I am dealing with an optimization problem where I have to maximize a sum of posynomials subject to affine constraints. The formulation of the problem (P) is as follows:
$$\text{maximize } f(\boldsymbol{x}) = \sum_{j=1}^m c_j \prod_{i=1}^{n} x_i^{a_{i,j}}\\ \text{subject to } h(\boldsymbol{x}) = \sum_{i=1}^n b_ix_i + C = 0 \text{ and } x_i \le 1, i \in \{1,...,n\}\\ \text{where } \boldsymbol{x} = (x_1, ..., x_n) \in \mathbb{R}_{++}^n \text{ is the variable;}\\ \text{and } (c_1,...c_m) \in \mathbb{R}_{++}^m\\ \text{and } (b_1,...,b_n) \in \mathbb{R}_{+}^n\\ \text{and } a_{ij} \in \mathbb{N}, \forall (i,j) \in [1..n]^2$$
Since the coefficients $c_i$ are strictly positive, this would conveniently be a geometric program (GP) if it was about minimizing $f(\boldsymbol{x})$, since $f$ can be made convex after a logarithmic change of variable.
Note that maximizing $f$ is equivalent to minimizing $$-f(\boldsymbol{x}) = \sum_{j=1}^m -c_j \prod_{i=1}^{n} x_i^{a_{i,j}}$$ where $-c_j < 0$ - that is, $-f$ is a signomial and (P) becomes a signomial optimization problem (SP), which is much harder to solve than a (GP).

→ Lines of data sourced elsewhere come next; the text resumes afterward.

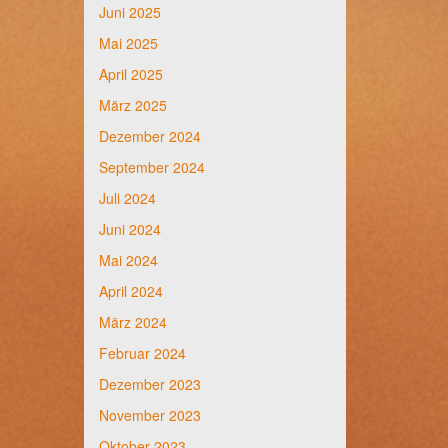
Juni 2025
Mai 2025
April 2025
März 2025
Dezember 2024
September 2024
Juli 2024
Juni 2024
Mai 2024
April 2024
März 2024
Februar 2024
Dezember 2023
November 2023
Oktober 2023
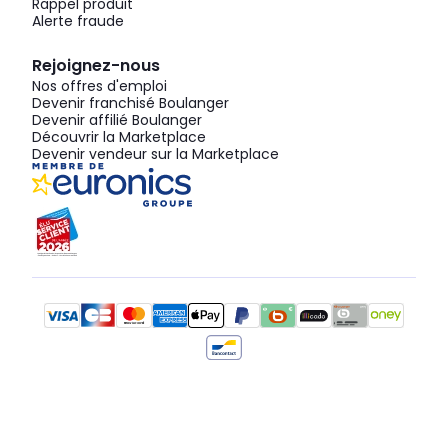
Rappel produit
Alerte fraude
Rejoignez-nous
Nos offres d'emploi
Devenir franchisé Boulanger
Devenir affilié Boulanger
Découvrir la Marketplace
Devenir vendeur sur la Marketplace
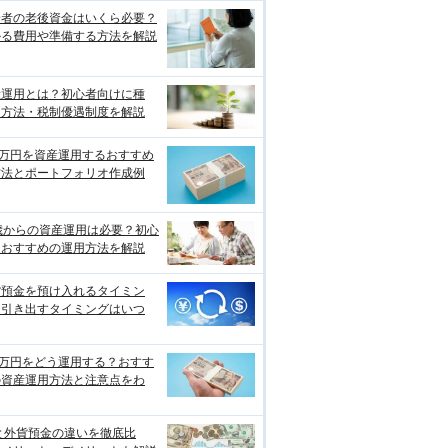
身者の老後資金はいくら必要？
かる費用や準備する方法を解説
産運用とは？初心者向けに種
・方法・税制優遇制度を解説
0万円を資産運用するおすすめ
方法とポートフォリオ作成例
歳からの資産運用は必要？初心
におすすめの運用方法を解説
貨預金を預け入れるタイミン
、引き出すタイミングはいつ
0万円をどう運用する？おすす
の資産運用方法と注意点をわ
と外貨預金の違いを徹底比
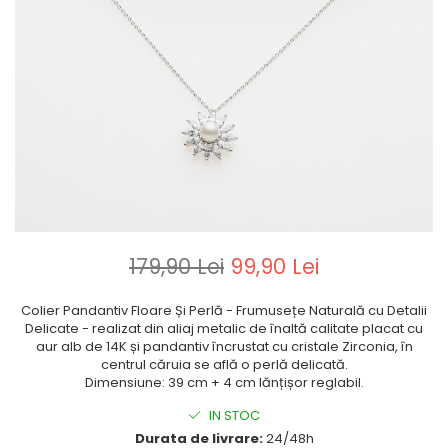
179,90 Lei
99,90 Lei
Colier Pandantiv Floare Și Perlă - Frumusețe Naturală cu Detalii
Delicate - realizat din aliaj metalic de înaltă calitate placat cu
aur alb de 14K și pandantiv încrustat cu cristale Zirconia, în
centrul căruia se află o perlă delicată.
Dimensiune: 39 cm + 4 cm lănțișor reglabil.
IN STOC
Durata de livrare:
24/48h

Even though there is no known convexification of general (SP) problems, I was wondering if, in the specific scope of (P), and especially the fact that $f$ is directly the opposite of a posynomial, a methodology existed to avoid having to solve an (SP) problem?
Note that if $m=1$, then $f$ becomes a monomial and therefore we have a (GP) problem with the minimization of $1/f$, which is also a monomial.